The persistence of a giant plume of oil in the Gulf of Mexico suggests that the long-term impact of the BP Deepwater Horizon spill may be worse than earlier assumed, a new scientific study has revealed.
In the latest issue of Science magazine, researchers at the Woods Hole Oceanographic Institution (WHOI) discussed their investigations of a plume of hydrocarbons at least 22 miles long and more than 3,000 feet below the surface. According to Christopher Reddy, a WHOI marine geochemist and oil spill expert, “The plume was not a river of Hershey’s Syrup... But that’s not to say it isn’t harmful to the environment.”
Doubts on earlier claims
Their discovery has cast doubt upon earlier claims by government agencies such as the National Oceanic and Atmospheric Administration (NOAA), which said that 74 per cent of the oil that gushed into the Gulf between April and August was either captured directly at the Macondo well site, had naturally evaporated or had been dispersed by operations at the surface and dissolved into microscopic droplets.
According to the most recent study, the 1.2-mile-wide, 650-foot-high plume of trapped hydrocarbons provided at least a partial answer to recent questions asking where all the oil had gone as surface slicks shrank and disappeared. Mr. Reddy said, “These results indicate that efforts to book-keep where the oil went must now include this plume.”
The WHOI study also disputed official estimates of the speed at which deep-sea microbes were degrading the plume. The plume has shown that the oil already “is persisting for longer periods than we would have expected”, according to Richard Camilli, Chief Scientist at WHOI and lead author of the paper. He added, “Many people speculated that subsurface oil droplets were being easily biodegraded. Well, we didn’t find that. We found it was still there.”

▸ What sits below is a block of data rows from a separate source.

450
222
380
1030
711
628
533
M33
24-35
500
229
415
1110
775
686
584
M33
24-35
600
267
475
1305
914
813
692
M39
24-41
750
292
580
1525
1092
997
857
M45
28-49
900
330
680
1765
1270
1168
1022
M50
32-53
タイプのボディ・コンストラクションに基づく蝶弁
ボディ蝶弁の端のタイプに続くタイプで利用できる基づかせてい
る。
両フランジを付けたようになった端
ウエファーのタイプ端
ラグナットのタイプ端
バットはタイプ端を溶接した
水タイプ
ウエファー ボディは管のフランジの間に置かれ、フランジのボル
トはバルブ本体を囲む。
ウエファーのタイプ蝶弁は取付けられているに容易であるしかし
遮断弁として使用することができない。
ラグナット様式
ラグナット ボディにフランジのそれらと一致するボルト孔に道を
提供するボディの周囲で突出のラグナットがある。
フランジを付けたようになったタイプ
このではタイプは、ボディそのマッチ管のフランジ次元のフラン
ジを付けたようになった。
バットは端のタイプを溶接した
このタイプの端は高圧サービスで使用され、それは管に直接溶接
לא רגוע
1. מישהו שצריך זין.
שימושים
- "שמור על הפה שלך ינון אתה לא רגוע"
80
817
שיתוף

The WHOI study was based on approximately 57,000 discrete chemical analyses undertaken during a June 19-28 scientific cruise. The expedition entailed the use of two highly advanced technologies: the autonomous underwater vehicle and an underwater mass spectrometer.

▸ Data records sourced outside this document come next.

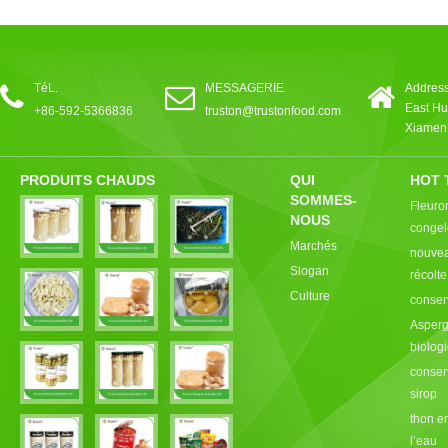
TéL.
MESSAGERIE
Address
East Hu
+86-592-5366836
truston@trustonfood.com
Xiamen,
PRODUITS CHAUDS
QUI
HOT 
SOMMES-
Fleuro
NOUS
congel
Marchés
nouvea
Slogan
récolt
Culture
conser
Asperg
biolog
conser
sirop
thon e
l’eau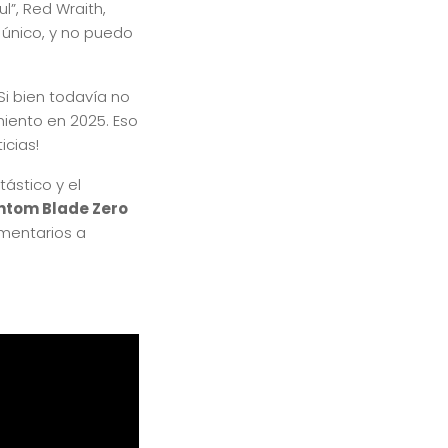
l”, Red Wraith,
e único, y no puedo
Si bien todavía no
iento en 2025. Eso
icias!
ástico y el
ntom Blade Zero
omentarios a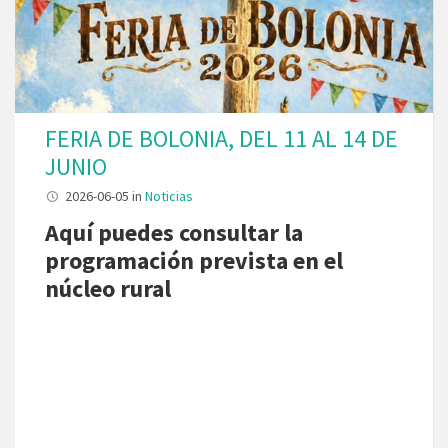
FERIA DE BOLONIA, DEL 11 AL 14 DE
JUNIO
2026-06-05
in
Noticias
Aquí puedes consultar la
programación prevista en el
núcleo rural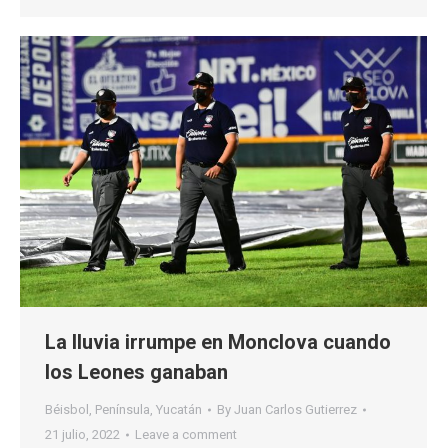
La lluvia irrumpe en Monclova cuando
los Leones ganaban
Béisbol
,
Península
,
Yucatán
By
Juan Carlos Gutierrez
21 julio, 2022
Leave a comment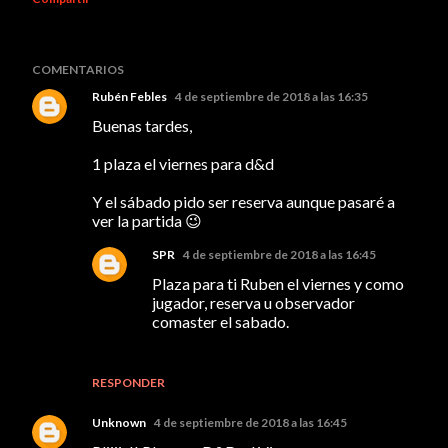
COMENTARIOS
Rubén Febles
4 de septiembre de 2018 a las 16:35
Buenas tardes,
1 plaza el viernes para d&d
Y el sábado pido ser reserva aunque pasaré a
ver la partida 😉
SPR
4 de septiembre de 2018 a las 16:45
Plaza para ti Ruben el viernes y como
jugador, reserva u observador
comaster el sabado.
RESPONDER
Unknown
4 de septiembre de 2018 a las 16:45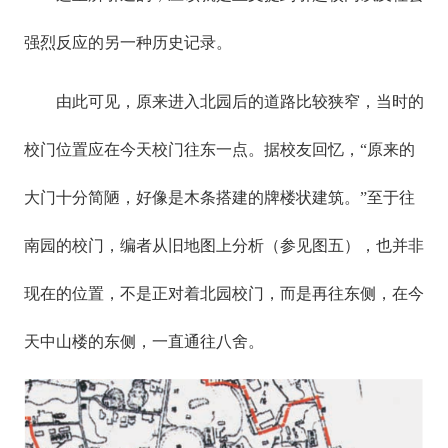
强烈反应的另一种历史记录。
由此可见，原来进入北园后的道路比较狭窄，当时的
校门位置应在今天校门往东一点。据校友回忆，“原来的
大门十分简陋，好像是木条搭建的牌楼状建筑。”至于往
南园的校门，编者从旧地图上分析（参见图五），也并非
现在的位置，不是正对着北园校门，而是再往东侧，在今
天中山楼的东侧，一直通往八舍。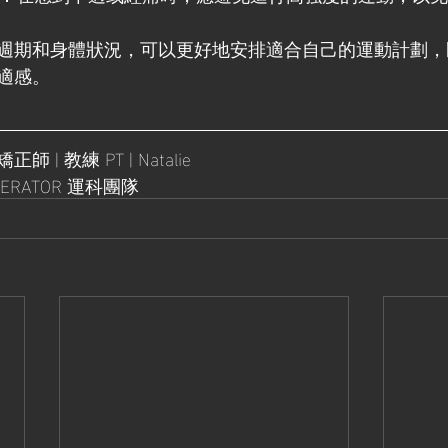
週期和身體狀況，可以更好地安排適合自己的運動計劃，
適感。
| 教練 PT | Natalie
ERATOR 運科團隊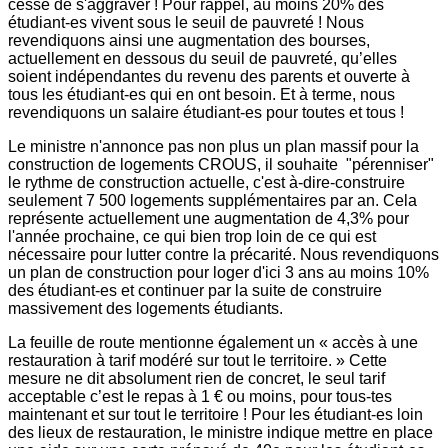
cesse de s'aggraver ! Pour rappel, au moins 20% des
étudiant-es vivent sous le seuil de pauvreté ! Nous
revendiquons ainsi une augmentation des bourses,
actuellement en dessous du seuil de pauvreté, qu’elles
soient indépendantes du revenu des parents et ouverte à
tous les étudiant-es qui en ont besoin. Et à terme, nous
revendiquons un salaire étudiant-es pour toutes et tous !
Le ministre n'annonce pas non plus un plan massif pour la
construction de logements CROUS, il souhaite "pérenniser"
le rythme de construction actuelle, c'est à-dire-construire
seulement 7 500 logements supplémentaires par an. Cela
représente actuellement une augmentation de 4,3% pour
l'année prochaine, ce qui bien trop loin de ce qui est
nécessaire pour lutter contre la précarité. Nous revendiquons
un plan de construction pour loger d'ici 3 ans au moins 10%
des étudiant-es et continuer par la suite de construire
massivement des logements étudiants.
La feuille de route mentionne également un « accès à une
restauration à tarif modéré sur tout le territoire. » Cette
mesure ne dit absolument rien de concret, le seul tarif
acceptable c’est le repas à 1 € ou moins, pour tous-tes
maintenant et sur tout le territoire ! Pour les étudiant-es loin
des lieux de restauration, le ministre indique mettre en place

While the WHOI scientists noted that they had found no “dead zones”, or regions of significant oxygen depletion within the plume where marine life could not survive, WHOI geochemist Benjamin Van Mooy, said this finding could have significant implications.
“If the oxygen data from the plume layer are telling us it isn’t being rapidly consumed by microbes near the well,” he said, “the hydrocarbons could persist for some time. So it is possible that oil could be transported considerable distances from the well before being degraded.”